The finale of the tour was a trip up to the vaulted roof of the main building. We arrived at the lower level of a double height space and then ascended steps alongside cushioned wooden bleacher seating that faced a large screen tv for movie nights or sporting events. It was a great way to enter the space and instantly communicated this was a space in which to come together and relax. At the top we arrived into a linear open plan area of the student common space, finally enjoying the full internal volume of the barrel-vaulted roof. 14 storey views of the surrounding context can be seen through the full height glazing, placing you in amongst the elevated levels of the city with views into and past the neighbouring buildings and in turn providing neighbours with even more interesting views of the new student life the building has bought to the skyline. One observation was that there was no apparent external space on the top floor which would have been good to see. One final unexpected moment came as we were guided by our hosts into the final space of the tour. Here we were in the fully glazed gable end of the barrel vault to witness views south of Tower Bridge and the River Thames, not a coincidence, I’m sure.
We descended the lifts and said our goodbyes. I then walked the wrong way to the station, but as fortune would have it, on my circuitous journey, I walked past a historic passageway, and in glancing through it saw the piazza and the ground floor of the Vine Street elevation. I stopped, wandered through and smiled in my assessment that this was a building that had truly become one with every layer of its context.

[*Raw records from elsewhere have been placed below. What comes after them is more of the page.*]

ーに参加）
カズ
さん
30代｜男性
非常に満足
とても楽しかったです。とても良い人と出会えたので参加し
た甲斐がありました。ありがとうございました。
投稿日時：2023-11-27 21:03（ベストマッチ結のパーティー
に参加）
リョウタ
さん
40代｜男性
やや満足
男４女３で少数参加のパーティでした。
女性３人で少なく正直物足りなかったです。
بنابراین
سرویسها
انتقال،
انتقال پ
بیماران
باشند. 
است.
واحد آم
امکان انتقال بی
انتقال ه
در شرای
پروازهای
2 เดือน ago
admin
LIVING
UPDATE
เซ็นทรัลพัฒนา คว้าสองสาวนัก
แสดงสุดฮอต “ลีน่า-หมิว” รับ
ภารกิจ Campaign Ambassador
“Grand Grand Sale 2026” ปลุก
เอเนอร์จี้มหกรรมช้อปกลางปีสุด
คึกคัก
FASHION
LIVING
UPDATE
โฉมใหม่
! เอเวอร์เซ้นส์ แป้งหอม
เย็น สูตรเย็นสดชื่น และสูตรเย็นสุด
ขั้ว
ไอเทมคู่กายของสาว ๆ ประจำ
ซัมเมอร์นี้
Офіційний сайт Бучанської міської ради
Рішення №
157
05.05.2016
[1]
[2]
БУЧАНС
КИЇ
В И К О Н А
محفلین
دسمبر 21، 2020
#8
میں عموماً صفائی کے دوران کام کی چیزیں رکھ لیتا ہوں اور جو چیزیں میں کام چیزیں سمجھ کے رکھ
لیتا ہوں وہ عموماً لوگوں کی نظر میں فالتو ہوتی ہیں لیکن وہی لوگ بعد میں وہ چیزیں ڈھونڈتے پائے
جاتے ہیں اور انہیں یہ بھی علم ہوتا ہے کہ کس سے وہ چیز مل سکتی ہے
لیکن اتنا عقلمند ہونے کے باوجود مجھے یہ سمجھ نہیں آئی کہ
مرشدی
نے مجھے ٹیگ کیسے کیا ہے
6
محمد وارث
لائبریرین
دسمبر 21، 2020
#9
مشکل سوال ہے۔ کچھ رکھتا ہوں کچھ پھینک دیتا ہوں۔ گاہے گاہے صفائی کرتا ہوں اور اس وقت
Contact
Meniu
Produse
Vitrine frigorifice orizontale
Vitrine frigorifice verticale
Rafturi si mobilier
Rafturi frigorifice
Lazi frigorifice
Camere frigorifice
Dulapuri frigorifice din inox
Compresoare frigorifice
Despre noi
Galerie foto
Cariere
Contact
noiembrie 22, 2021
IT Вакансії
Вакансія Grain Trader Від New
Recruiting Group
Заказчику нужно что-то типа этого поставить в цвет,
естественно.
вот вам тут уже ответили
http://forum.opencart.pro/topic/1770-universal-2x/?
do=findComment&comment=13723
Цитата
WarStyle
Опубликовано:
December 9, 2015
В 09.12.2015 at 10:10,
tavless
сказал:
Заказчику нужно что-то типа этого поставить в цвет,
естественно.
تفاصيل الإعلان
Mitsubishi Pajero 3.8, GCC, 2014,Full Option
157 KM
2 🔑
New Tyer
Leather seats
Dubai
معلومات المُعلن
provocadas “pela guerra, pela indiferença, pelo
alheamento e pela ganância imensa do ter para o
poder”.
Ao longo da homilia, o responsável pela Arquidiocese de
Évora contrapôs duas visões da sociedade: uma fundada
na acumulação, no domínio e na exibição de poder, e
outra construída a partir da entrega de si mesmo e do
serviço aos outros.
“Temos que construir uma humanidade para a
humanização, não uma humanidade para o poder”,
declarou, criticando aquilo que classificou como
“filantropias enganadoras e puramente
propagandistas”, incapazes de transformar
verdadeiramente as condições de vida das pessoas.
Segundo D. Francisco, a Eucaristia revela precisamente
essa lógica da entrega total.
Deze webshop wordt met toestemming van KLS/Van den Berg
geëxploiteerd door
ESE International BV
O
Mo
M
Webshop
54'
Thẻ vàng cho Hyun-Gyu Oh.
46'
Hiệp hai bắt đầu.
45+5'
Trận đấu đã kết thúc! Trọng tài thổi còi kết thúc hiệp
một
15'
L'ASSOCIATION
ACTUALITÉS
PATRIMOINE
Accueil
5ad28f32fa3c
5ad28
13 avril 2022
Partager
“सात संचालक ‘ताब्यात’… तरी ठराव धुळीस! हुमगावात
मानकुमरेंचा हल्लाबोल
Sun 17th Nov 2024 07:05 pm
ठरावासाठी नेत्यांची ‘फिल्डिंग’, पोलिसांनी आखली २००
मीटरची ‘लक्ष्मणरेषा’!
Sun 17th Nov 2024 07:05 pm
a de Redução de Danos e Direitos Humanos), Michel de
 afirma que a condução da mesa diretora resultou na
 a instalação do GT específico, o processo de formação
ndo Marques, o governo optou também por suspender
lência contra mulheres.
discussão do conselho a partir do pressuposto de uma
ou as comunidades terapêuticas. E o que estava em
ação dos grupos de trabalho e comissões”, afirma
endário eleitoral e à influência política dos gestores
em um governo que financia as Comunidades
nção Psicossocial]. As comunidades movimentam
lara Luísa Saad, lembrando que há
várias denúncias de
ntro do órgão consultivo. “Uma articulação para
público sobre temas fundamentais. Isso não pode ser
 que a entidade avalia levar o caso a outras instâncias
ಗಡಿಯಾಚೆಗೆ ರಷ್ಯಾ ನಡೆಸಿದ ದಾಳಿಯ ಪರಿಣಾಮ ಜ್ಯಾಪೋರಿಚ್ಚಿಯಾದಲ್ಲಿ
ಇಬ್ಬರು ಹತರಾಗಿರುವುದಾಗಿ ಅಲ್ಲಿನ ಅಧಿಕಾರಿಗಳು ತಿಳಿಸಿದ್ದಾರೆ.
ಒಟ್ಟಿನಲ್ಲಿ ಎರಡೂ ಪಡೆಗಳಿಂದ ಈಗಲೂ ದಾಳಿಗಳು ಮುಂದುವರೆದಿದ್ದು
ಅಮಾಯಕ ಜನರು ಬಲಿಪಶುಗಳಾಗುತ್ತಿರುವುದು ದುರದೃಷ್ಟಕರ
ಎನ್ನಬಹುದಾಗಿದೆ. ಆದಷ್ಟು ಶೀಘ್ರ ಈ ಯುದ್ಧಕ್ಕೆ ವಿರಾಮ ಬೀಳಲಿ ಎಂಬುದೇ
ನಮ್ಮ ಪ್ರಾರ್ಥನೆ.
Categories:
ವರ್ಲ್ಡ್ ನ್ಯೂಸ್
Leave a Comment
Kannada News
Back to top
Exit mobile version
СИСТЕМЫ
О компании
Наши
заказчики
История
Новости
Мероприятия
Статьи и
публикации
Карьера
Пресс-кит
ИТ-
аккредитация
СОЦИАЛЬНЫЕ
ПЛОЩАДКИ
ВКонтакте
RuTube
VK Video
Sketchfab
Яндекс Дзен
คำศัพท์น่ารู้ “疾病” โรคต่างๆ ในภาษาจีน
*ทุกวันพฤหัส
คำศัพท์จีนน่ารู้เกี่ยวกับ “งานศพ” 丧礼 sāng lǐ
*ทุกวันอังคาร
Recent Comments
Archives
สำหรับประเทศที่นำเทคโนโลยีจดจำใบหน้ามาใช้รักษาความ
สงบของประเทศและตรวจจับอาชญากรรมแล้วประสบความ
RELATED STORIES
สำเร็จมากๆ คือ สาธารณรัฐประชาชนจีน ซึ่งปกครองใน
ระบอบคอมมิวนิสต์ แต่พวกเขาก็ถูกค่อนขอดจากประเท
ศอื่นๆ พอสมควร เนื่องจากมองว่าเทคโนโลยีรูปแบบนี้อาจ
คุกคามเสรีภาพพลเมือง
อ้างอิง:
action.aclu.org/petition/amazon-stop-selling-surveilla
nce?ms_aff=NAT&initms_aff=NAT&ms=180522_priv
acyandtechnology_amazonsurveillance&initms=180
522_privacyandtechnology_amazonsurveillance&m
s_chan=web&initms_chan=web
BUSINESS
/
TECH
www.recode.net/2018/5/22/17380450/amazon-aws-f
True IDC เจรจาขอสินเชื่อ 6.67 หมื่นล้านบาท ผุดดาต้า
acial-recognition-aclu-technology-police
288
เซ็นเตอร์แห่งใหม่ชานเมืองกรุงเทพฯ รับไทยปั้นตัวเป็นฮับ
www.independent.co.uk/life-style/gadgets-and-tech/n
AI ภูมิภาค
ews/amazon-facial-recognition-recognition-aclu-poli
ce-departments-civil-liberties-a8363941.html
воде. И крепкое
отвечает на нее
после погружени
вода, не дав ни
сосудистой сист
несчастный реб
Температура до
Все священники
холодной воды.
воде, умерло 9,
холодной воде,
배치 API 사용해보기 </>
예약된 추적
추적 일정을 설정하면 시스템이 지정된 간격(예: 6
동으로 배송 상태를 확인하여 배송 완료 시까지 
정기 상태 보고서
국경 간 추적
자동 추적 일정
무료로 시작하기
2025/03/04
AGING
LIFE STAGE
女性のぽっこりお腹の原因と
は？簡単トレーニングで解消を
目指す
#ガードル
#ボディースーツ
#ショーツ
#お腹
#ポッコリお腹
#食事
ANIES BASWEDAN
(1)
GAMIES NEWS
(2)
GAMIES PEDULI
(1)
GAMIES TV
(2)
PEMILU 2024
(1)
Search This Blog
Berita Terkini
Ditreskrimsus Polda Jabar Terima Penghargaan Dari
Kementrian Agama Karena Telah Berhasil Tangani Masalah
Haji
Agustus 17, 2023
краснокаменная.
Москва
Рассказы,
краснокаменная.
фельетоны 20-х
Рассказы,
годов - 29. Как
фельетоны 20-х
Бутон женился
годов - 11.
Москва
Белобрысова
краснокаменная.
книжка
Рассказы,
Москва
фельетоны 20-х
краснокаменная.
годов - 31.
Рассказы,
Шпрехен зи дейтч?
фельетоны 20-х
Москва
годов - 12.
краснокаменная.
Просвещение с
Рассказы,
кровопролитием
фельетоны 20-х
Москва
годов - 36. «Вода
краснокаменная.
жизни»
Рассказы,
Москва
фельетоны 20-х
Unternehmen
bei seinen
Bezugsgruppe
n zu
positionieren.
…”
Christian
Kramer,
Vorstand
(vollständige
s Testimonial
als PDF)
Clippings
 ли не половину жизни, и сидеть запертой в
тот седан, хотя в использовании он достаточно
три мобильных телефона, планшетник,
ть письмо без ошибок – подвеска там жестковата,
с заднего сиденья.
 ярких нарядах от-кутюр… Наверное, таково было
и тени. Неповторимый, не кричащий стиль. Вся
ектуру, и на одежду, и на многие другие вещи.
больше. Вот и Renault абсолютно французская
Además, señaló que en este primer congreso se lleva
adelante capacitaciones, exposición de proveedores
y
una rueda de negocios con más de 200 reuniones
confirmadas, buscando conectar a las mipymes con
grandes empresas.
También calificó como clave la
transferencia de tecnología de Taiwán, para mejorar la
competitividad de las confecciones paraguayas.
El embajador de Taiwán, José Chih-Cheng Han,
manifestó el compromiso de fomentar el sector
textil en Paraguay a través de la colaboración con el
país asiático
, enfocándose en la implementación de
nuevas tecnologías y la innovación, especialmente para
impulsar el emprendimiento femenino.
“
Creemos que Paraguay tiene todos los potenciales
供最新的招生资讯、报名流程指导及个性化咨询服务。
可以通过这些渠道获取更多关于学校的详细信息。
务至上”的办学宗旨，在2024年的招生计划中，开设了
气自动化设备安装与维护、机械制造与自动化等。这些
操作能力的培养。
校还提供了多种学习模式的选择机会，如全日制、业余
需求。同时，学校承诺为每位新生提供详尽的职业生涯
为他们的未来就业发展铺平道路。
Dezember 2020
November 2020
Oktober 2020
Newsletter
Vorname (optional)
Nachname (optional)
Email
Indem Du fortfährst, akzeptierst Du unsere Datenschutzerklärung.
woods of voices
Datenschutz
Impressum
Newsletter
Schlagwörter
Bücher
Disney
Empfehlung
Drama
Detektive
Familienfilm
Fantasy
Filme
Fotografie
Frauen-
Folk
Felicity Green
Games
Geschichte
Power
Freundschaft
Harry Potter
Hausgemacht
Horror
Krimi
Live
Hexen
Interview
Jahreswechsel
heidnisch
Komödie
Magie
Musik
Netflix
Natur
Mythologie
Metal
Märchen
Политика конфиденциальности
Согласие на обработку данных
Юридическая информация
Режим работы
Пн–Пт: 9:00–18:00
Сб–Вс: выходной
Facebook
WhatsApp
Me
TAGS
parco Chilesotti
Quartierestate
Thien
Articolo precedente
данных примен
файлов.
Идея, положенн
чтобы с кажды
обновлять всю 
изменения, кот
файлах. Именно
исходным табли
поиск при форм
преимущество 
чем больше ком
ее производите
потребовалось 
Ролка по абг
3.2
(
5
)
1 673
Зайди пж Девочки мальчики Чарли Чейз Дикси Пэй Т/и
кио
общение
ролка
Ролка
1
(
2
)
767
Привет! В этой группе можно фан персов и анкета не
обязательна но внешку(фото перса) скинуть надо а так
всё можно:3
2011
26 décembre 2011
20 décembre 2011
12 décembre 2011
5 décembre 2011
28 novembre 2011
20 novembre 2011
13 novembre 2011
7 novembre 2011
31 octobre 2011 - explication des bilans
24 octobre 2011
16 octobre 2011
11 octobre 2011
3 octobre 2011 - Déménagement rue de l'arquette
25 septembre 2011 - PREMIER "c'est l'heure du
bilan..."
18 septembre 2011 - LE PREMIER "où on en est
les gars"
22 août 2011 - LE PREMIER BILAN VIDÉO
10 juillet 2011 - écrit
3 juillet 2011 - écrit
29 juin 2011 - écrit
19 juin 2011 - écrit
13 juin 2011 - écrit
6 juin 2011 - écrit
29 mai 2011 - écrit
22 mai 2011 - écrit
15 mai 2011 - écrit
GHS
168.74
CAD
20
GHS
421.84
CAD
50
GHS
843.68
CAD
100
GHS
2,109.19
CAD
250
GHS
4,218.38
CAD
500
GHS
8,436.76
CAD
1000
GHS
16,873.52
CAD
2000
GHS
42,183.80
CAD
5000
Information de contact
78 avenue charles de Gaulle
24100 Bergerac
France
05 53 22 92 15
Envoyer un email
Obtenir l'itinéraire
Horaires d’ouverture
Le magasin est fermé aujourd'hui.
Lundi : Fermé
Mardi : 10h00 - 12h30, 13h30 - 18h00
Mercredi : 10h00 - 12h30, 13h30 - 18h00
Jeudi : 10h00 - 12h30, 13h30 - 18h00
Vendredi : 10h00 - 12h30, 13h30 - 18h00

Since the tour I have reflected on one
point that I and my colleague Liam O’Grady discussed during the visit, which regarded the need for buildings to address future adaptability, a much-discussed subject in our practice. It concerns the conjoining of the two different uses and their two different storey heights and more specifically the choice of viability over future adaptability. This is a building where both sets of architects, through careful co-ordination have achieved very low floor-to-floor heights for both uses. At 3.3m, the floor-to-floor height of the office space sits only 275mm above what is largely considered to be the most technically and economically achievable residential floor to floor height of 3075mm. With such a minor difference between floor to floor heights and with the decision to express the uses within one form, it raises the question, if the building was being designed from inception today, whether the same decision would be taken to have different storey heights or whether it would be seen to be of greater value, in terms of sustainable investment, to have continuous storey heights to enable future adaptability. The argument for squeezing in more student floors is clear, it makes the scheme more viable and more profitable, but today’s discussion needs to ask at what cost does that come in terms of re-use in the future.
I would like to thank Urbanest, Hopkins, Apt and CAF for the opportunity to tour the project and for inviting me to share my reflections on the visit.